Heritage Home Group LLC
- Company type: Private
- Industry: Home Furnishings
- Headquarters: High Point, North Carolina
- Key people: Pierre de Villeméjane, President and CEO
- Products: Furniture Home Accessories
- Revenue: ▼$1.743 billion (2008)

= Heritage Home Group =

American furniture company

Heritage Home Group LLC, formed to purchase most assets of the defunct Furniture Brands International, was a High Point, North Carolina–based home furnishings company. It owned the brands Broyhill, Lane, Thomasville, and Drexel Heritage.

==History==

On September 9, 2013, Furniture Brands International filed for Chapter 11 bankruptcy.
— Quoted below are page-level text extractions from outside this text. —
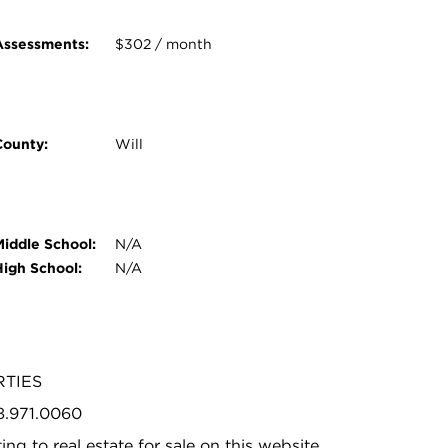
Assessments:
$302 / month
County:
Will
Middle School:
N/A
High School:
N/A
RTIES
08.971.0060
ing to real estate for sale on this website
The company planned to sell all businesses other than Lane Furniture to a group managed by Oaktree Capital Management LP. On October 2, a judge approved a $280 million stalking horse offer by KPS Capital Partners. On November 4, Samson Holding Ltd., the largest stockholder, announced its intention to bid but that bid never took place, and on November 22, a judge approved the KPS bid. KPS announced the name Heritage Home Group LLC for the new owner of "substantially all of the assets" of Furniture Brands on November 25. Also announced at that time was the resignation of Furniture Brands chairman and CEO Ralph Scozzafava. Ira Glazer became Heritage president and CEO.

On January 21, 2014, Heritage announced the closing of Thomasville Furniture's operations in Thomasville, North Carolina, as of March 21, with 84 jobs cut. A Saltillo, Mississippi, plant making Lane Furniture would close at the same time, meaning 480 jobs lost, though other plants in the Tupelo, Mississippi area would remain open, despite earlier plans to close all the plants.

In March 2014 Heritage said the Pearson Company plant in High Point, started by the Pearson family in 1942, was closing by August, affecting 86 employees.

Late in April 2014, Heritage announced it would close its Clayton headquarters June 25. The most likely location for the new headquarters was High Point, North Carolina. The company also said the Ballwin, Missouri, office would close by the end of 2014.

In June 2014 it was reported that the last Drexel Heritage plant, on Hogan Street in Morganton, North Carolina, was closing July 31, with 87 people losing their jobs. The company was started by the Huffman and Mull families, but in recent years, decisions to move manufacturing to other countries hurt the Morganton area.

A bankruptcy filing on December 12, 2014, showed United Furniture Industries won the bidding for the 475,000-square-foot Lane Furniture plant in Tupelo.

In April 2015, the company began $2.7 million in improvements on a 70,000-square-foot showroom built in the 1990s for Drexel-Heritage, and later used by Henredon, Maitland-Smith and La Barge, on Eastchester Drive in High Point. When finished, the headquarters was to be 100,000 square feet.

In May, Richard Lozyniak became interim CEO after Glazer left the company. Heritage headquarters was temporarily located in Thomasville until work was completed on the former showrooms.

On September 8, Heritage Home Group appointed Pierre de Villemejane as President and Chief Executive Officer after he served as CEO of WWRD Holdings Ltd. and Speedline Technologies Inc., also KPS companies.

United Furniture Industries Inc. signed an agreement to buy Lane Company by the end of 2017. Heritage sold Lane Ventures to Bassett Furniture Industries for $15.1 million in December 2017. Heritage announced the formation of the three business units. Harvey Dondale would be president of Broyhill, a position he held from 2005 to 2007. Thomasville & Co., with Regan Iglesia as president, would include Thomasville, Drexel and Henredon. Henry Bowman would lead the luxury brands division, with Hickory Chair, Pearson, Maitland-Smith and Lane Venture.

On July 29, 2018, HH Global II BV, which operated Heritage, filed for Chapter 11 bankruptcy. HH Global said RHF Investments Inc., owner of Century, Hancock & Moore and Highland House, would buy its luxury brands division. Heritage said it was planning to sell its Thomasville & Co. and Broyhill divisions to one buyer.

HH Global agreed to sell its luxury brands division, including Hickory Chair, Maitland-Smith, La Barge and Pearson, to RHF Investments Inc., owner of Century, Hancock & Moore and Highland House. The high bid for Thomasville & Co. was $38.5 million from HHG IPCo. LLC, a joint venture between SB360 Capital Partners and Authentic Brands Group of New York City, known for buying businesses in trouble but also for outsourcing. After court approval of the sale, trademark documents show Big Lots took over rights to Broyhill marks November 9, 2018.

In December 2018 a U.S. Bankruptcy Court Judge approved two sales of buildings. Medical Realty Advisors LLC bought the Heritage Home Group headquarters for $4 million, and Hamilton Square LLC bought a building and land in Lenoir, North Carolina for $175,000.

On March 5, 2019, the $4 million sale of the headquarters/showroom building to Eastchester Storage LLC was completed, and the building will be used for storage.